• **INFORMATION**
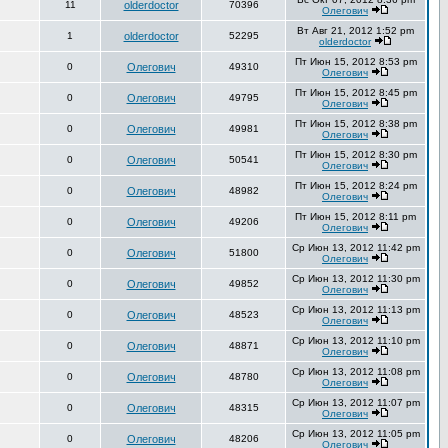
11
olderdoctor
70396
Олегович
Вт Авг 21, 2012 1:52 pm
1
olderdoctor
52295
olderdoctor
Пт Июн 15, 2012 8:53 pm
0
Олегович
49310
Олегович
Пт Июн 15, 2012 8:45 pm
0
Олегович
49795
Олегович
Пт Июн 15, 2012 8:38 pm
0
Олегович
49981
Олегович
Пт Июн 15, 2012 8:30 pm
0
Олегович
50541
Олегович
Пт Июн 15, 2012 8:24 pm
0
Олегович
48982
Олегович
Пт Июн 15, 2012 8:11 pm
0
Олегович
49206
Олегович
Ср Июн 13, 2012 11:42 pm
0
Олегович
51800
Олегович
Ср Июн 13, 2012 11:30 pm
0
Олегович
49852
Олегович
Ср Июн 13, 2012 11:13 pm
0
Олегович
48523
Олегович
Ср Июн 13, 2012 11:10 pm
0
Олегович
48871
Олегович
Ср Июн 13, 2012 11:08 pm
0
Олегович
48780
Олегович
Ср Июн 13, 2012 11:07 pm
0
Олегович
48315
Олегович
Ср Июн 13, 2012 11:05 pm
0
Олегович
48206
Олегович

• **ASSIGNED TASK**
Reproduce all entries exactly. Pictures do not belong in the copy.

• **YOUR SOLUTION**
11
olderdoctor
70396
Олегович
Вт Авг 21, 2012 1:52 pm
1
olderdoctor
52295
olderdoctor
Пт Июн 15, 2012 8:53 pm
0
Олегович
49310
Олегович
Пт Июн 15, 2012 8:45 pm
0
Олегович
49795
Олегович
Пт Июн 15, 2012 8:38 pm
0
Олегович
49981
Олегович
Пт Июн 15, 2012 8:30 pm
0
Олегович
50541
Олегович
Пт Июн 15, 2012 8:24 pm
0
Олегович
48982
Олегович
Пт Июн 15, 2012 8:11 pm
0
Олегович
49206
Олегович
Ср Июн 13, 2012 11:42 pm
0
Олегович
51800
Олегович
Ср Июн 13, 2012 11:30 pm
0
Олегович
49852
Олегович
Ср Июн 13, 2012 11:13 pm
0
Олегович
48523
Олегович
Ср Июн 13, 2012 11:10 pm
0
Олегович
48871
Олегович
Ср Июн 13, 2012 11:08 pm
0
Олегович
48780
Олегович
Ср Июн 13, 2012 11:07 pm
0
Олегович
48315
Олегович
Ср Июн 13, 2012 11:05 pm
0
Олегович
48206
Олегович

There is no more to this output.